In a Podium 1st presentation, William Jordan, MD, chief in the division of vascular surgery and endovascular therapy at Emory University School of Medicine in Atlanta, revealed preliminary five-year data from the primary arm of the ANCHOR registry (Aneurysm treatment using the Heli-FX EndoAnchor system global registry). This is a multicenter, prospective study designed to capture real-world usage of the Heli-FX EndoAnchor system (Medtronic) in patients with challenging AAA anatomy, particularly those with hostile aortic neck anatomies. Jordan concluded that, out to five years, patients with hostile necks “may have acceptable durability when the EndoAnchor fixation method is used, particularly at the index operation.”

Showcasing the practical use of endoanchors in the challenging neck anatomy, Giovanni Pratesi, MD, a vascular surgeon in Genoa, Italy, presented an edited case, with postoperative computed tomography angiography (CTA) showing complete aneurysm exclusion in a challenging proximal aortic neck.
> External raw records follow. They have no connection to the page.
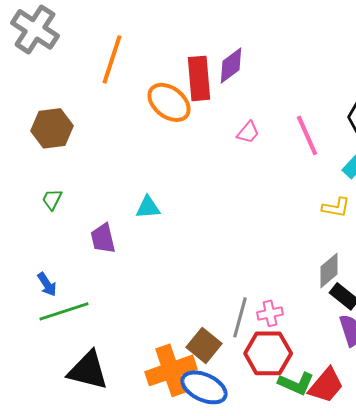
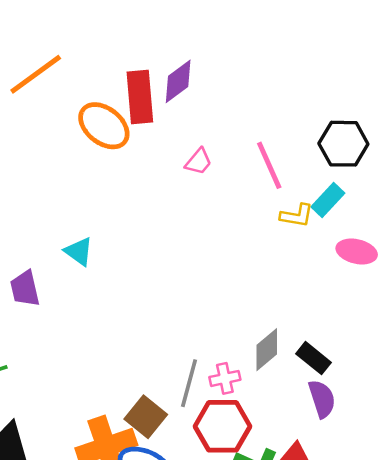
orange line: (112, 59) -> (36, 74), turned 36
cyan triangle: (148, 207) -> (79, 251), turned 40
yellow L-shape: (336, 207) -> (297, 216), moved
gray diamond: (329, 270) -> (267, 350), moved

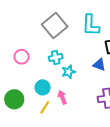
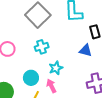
cyan star: (69, 72) -> (56, 68), moved

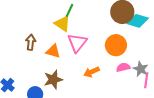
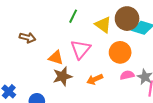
yellow triangle: (62, 24) -> (103, 25), moved
brown arrow: (31, 42) -> (28, 38), moved, turned 98
brown star: (53, 79) -> (62, 76), moved

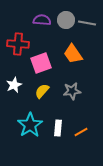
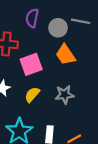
purple semicircle: (42, 20) -> (32, 18), turned -84
gray circle: (66, 20) -> (58, 28), moved

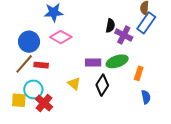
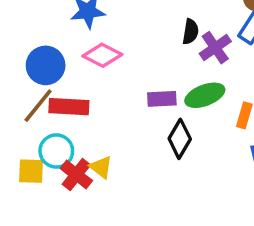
purple cross: (124, 35) -> (215, 48), turned 30
red rectangle: (41, 65) -> (69, 107), size x1.5
yellow triangle: (74, 83) -> (101, 167), moved

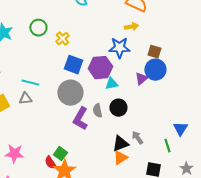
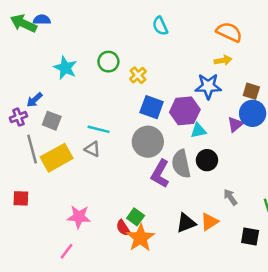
gray triangle: (25, 99) -> (92, 149), turned 32
gray semicircle: (97, 111) -> (181, 164), size x1.6
black triangle: (120, 144) -> (186, 223), moved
Majority against standard EVAR in challenging necks

A CX Debate addressed another pressing issue regarding hostile neck anatomy—that being whether standard endovascular aneurysm repair (EVAR) can be used in most challenging necks. Colin Bicknell, BM MD, a consultant vascular surgeon in London, England, stood for the motion, while Vascular Society of Great Britain and Ireland (VSGBI) president Michael Jenkins, MBBS, also a consultant vascular surgeon in London, put forward the counterargument.
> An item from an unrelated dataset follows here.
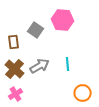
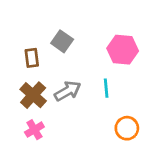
pink hexagon: (63, 20) -> (123, 50), moved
“There is significant, successful innovation to ensure short-term sealing and prevent long-term complications,” argued Bicknell, who resolved that EVAR is therefore appropriate for “most” patients with AAA who prefer this approach. Jenkins, on the other hand, contended that standard EVAR cannot be used in most challenging necks “because it does not work”. He elaborated: “It is outside IFU [instructions for use], aortic neck dilatation leads to loss of seal, and sac expansion causes positional change and effacement of seal zone.” He added that while adjuncts may help transiently, they are not durable. “What may have been heroic 10 years ago, perhaps maverick five years ago, now is criminal”, Jenkins concluded.

Following the debate, polling revealed that 71% of the CX 2021 audience disagreed with the motion that standard EVAR can be used in most challenging necks.

Parallel grafts consensus

Also addressing a challenging neck controversy, Alexander Zimmermann, MD, a vascular surgeon in Zürich, Switzerland, gave a presentation on parallel graft use in the anatomy of a hostile neck, focusing in particular on “disappointing” clinical results thus far. He concluded that, in the majority of cases, he aims to “stay away” from using such grafts in challenging necks; the moderators were in agreement, with Ian Loftus, MBChB, a consultant vascular surgeon in London, voicing that he would only use parallel grafts in “very selective emergency cases” and Roberto Chiesa, MD, a vascular surgeon in Milan, Italy, stating that he uses parallel grafts as infrequently as possible.